Data listing
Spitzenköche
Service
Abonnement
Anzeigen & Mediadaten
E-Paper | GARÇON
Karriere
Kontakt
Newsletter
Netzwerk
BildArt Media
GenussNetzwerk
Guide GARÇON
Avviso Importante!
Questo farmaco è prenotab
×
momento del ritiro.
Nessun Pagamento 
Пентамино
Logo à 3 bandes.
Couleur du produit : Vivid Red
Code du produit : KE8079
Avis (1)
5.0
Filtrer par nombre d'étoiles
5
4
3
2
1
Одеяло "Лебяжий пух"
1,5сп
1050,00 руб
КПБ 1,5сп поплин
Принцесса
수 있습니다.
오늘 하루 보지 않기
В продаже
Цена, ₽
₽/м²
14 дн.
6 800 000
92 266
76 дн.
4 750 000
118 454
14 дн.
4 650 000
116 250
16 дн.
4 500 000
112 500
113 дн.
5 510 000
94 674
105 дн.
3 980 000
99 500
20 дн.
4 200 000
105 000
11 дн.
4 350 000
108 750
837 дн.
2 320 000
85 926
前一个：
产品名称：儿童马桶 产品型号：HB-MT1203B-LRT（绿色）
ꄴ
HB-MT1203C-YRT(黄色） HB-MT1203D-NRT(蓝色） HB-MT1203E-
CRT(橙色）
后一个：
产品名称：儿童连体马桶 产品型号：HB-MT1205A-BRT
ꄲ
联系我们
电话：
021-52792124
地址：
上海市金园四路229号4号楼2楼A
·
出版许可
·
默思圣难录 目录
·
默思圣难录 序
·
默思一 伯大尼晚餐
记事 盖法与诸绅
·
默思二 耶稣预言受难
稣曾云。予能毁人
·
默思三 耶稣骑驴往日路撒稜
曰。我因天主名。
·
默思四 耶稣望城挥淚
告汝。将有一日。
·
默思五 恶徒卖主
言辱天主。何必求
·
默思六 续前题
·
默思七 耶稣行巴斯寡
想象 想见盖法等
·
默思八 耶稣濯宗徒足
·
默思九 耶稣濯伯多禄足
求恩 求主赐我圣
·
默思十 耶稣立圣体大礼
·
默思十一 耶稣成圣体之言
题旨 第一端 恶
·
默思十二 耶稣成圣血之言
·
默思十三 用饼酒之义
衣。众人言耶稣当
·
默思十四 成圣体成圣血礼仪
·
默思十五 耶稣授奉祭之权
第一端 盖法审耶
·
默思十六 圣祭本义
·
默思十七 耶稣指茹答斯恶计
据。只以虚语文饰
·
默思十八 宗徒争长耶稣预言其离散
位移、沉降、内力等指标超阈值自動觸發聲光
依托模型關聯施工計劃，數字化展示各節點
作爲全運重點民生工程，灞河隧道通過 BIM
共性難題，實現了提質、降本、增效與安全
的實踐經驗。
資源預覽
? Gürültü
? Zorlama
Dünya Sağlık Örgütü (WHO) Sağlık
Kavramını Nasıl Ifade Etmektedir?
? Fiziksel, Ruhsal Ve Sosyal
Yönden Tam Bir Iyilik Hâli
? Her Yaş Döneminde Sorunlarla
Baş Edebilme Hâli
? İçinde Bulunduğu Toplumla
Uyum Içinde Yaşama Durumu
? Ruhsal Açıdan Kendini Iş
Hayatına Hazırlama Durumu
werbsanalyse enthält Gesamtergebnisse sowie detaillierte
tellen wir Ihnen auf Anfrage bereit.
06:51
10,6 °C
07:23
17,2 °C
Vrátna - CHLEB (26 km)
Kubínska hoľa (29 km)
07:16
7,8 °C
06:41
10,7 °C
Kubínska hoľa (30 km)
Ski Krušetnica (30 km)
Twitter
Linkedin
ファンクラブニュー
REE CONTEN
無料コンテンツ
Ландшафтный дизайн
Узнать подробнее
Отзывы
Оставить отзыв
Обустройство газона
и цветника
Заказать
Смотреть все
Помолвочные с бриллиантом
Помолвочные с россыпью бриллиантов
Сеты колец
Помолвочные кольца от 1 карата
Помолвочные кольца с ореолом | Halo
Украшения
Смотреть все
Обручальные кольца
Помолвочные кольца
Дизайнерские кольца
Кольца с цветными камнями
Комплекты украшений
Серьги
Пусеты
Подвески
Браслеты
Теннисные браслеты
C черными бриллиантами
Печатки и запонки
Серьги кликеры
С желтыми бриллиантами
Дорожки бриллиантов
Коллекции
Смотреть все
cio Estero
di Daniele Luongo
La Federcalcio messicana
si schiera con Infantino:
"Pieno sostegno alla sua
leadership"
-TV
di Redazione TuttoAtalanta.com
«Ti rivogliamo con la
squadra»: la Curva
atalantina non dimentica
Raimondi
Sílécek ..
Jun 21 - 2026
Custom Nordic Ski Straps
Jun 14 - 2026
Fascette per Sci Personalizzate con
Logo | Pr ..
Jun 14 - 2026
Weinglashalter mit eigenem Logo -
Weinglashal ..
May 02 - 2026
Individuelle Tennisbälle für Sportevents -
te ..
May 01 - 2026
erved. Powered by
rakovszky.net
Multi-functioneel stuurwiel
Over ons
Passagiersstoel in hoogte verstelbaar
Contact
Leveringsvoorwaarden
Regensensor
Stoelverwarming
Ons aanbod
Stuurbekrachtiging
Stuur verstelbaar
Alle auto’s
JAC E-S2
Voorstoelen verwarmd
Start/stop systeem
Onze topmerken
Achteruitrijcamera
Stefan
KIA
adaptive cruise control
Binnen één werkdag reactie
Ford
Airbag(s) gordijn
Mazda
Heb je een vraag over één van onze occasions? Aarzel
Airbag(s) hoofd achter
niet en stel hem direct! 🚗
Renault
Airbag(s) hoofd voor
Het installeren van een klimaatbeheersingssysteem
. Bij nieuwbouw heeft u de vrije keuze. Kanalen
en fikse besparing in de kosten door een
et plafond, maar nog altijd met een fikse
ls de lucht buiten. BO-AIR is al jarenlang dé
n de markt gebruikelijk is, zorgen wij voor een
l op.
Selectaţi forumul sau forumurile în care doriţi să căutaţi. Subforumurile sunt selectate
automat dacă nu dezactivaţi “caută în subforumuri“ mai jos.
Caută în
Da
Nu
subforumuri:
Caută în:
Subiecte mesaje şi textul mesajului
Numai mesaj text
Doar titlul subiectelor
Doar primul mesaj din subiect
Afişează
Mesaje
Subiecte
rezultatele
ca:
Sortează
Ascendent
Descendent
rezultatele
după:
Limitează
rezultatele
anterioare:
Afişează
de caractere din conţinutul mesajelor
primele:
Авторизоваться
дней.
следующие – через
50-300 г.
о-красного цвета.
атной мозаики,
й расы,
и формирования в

Work task
Wherever a line in the data above contains the word "Помолвочные", copy that line.

Output below
Помолвочные с бриллиантом
Помолвочные с россыпью бриллиантов
Помолвочные кольца от 1 карата
Помолвочные кольца с ореолом | Halo
Помолвочные кольца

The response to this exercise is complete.